**WORK ORDER:** Reprint the lines below as they are, minus the pictures.

**DATA UNDER STUDY:**
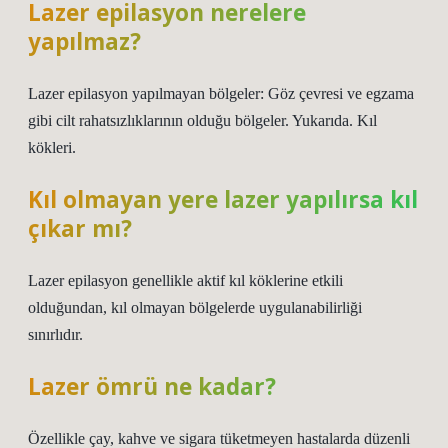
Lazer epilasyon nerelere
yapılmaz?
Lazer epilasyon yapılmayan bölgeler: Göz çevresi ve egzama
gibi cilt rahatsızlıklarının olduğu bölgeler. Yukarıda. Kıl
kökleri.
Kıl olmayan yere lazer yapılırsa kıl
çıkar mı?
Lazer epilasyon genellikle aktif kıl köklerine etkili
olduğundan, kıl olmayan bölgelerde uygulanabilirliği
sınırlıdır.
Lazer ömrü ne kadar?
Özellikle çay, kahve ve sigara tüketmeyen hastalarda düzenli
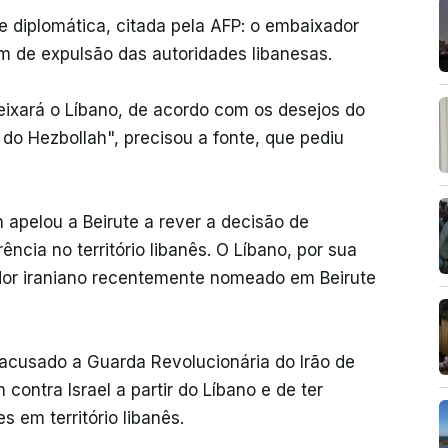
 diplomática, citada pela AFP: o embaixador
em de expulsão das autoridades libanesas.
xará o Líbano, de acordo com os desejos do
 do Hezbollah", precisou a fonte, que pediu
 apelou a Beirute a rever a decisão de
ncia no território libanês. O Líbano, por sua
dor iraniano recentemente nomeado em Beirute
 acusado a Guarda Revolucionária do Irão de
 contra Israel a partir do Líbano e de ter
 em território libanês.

**RESPONSE AREA:**
Lazer epilasyon nerelere
yapılmaz?
Lazer epilasyon yapılmayan bölgeler: Göz çevresi ve egzama
gibi cilt rahatsızlıklarının olduğu bölgeler. Yukarıda. Kıl
kökleri.
Kıl olmayan yere lazer yapılırsa kıl
çıkar mı?
Lazer epilasyon genellikle aktif kıl köklerine etkili
olduğundan, kıl olmayan bölgelerde uygulanabilirliği
sınırlıdır.
Lazer ömrü ne kadar?
Özellikle çay, kahve ve sigara tüketmeyen hastalarda düzenli
 diplomática, citada pela AFP: o embaixador
em de expulsão das autoridades libanesas.
xará o Líbano, de acordo com os desejos do
 do Hezbollah", precisou a fonte, que pediu
 apelou a Beirute a rever a decisão de
ncia no território libanês. O Líbano, por sua
dor iraniano recentemente nomeado em Beirute
 acusado a Guarda Revolucionária do Irão de
 contra Israel a partir do Líbano e de ter
 em território libanês.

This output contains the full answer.